I was at a book reading a few evenings ago. Two rows in front of me sat a woman and next to her, on its own seat, perched an ivory-colored terrier. The dog was well-behaved and I was enjoying her (his?) presence when it turned and looked at me through the slats of the ladder-back chair. Her eyes were like brilliant black marbles tucked in a fluff of silk. I stared into them, lost, and was suddenly and unexpectedlly overwhelmed with the thought of those eyes locked on her master, then closing forever on the stainless steel veterinarian’s table. I chased the thought away it was so immediately and consumingly dark and troubling. Why such a thought would occur to me is a mystery. I’m not dark that way; but animals have always held an incomprehensible sway over me.
It is possibly apocryphal but reported that upon finding a horse being abused on the streets of Turin, Nietzsche threw himself,
sobbing, around the neck of the beast. The event so overwhelmed the fragile philosopher that he never recovered, never spoke another word, and plummeted into a psychosis from which he did not recover. One can profess a will to power but protecting an animal might be the greatest philosophy.
I’ve had dogs all my life. One dog lost to illness years ago prompted a friend’s comment, “That must be like losing a family member.” No, it was not like losing, it was losing a family member. The most violent mourning I’ve ever experienced was at the loss of my Maggie a year and a half ago. As I write this my little Lucy, a terrier mix, is asleep at the office door, putting
herself between me and any intruder who might make the mistake of crossing her without my permission.
Any philosophy I might have must include the beasts.

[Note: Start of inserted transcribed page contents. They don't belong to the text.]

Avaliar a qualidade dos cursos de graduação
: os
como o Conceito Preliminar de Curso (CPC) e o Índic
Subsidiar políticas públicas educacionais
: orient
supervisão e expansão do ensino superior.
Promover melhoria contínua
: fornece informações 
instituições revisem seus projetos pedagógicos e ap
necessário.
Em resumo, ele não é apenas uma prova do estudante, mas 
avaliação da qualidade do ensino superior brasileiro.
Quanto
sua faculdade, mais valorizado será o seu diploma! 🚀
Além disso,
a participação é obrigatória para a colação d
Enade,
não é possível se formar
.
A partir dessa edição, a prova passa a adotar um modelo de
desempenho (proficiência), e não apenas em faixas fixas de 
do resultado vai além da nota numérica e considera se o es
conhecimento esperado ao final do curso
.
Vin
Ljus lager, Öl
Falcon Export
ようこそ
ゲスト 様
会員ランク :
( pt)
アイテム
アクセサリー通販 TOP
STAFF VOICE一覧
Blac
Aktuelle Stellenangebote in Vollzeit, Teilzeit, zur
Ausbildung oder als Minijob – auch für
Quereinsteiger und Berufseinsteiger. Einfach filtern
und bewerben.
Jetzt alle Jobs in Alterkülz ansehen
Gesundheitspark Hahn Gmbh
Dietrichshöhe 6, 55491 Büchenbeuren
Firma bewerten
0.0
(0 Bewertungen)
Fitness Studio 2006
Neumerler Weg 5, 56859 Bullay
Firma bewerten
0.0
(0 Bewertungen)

Hubristic medieval philosophers held that animals had no soul because they had no self-consciousness. Perhaps in that fact alone we hold the evidence of a superior soul-filled being. This seems provable in that animals will not burn witches at the stake nor slaughter whales.

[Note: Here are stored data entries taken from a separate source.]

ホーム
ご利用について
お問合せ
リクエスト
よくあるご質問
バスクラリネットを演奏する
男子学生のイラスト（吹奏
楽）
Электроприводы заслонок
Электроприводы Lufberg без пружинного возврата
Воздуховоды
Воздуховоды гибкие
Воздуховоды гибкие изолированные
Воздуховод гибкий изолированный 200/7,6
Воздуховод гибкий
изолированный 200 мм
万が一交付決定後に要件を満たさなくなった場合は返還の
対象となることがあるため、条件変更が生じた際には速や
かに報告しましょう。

It is maybe that I want to be more like a dog and less like a human being. I find in them evidence of how to live in a moment so completely as to exist in full vibrancy. Too, I recognize love in a dog more readily and without apprehension than I do in people. Surely, that is a teaching. A dog does not make professions of faith, does not pray, does not sin nor seek redemption. Those are human designs extraneous to an animal intent on spirited life. There is joy at a dog park that is not found in a church. That is where I go to pray.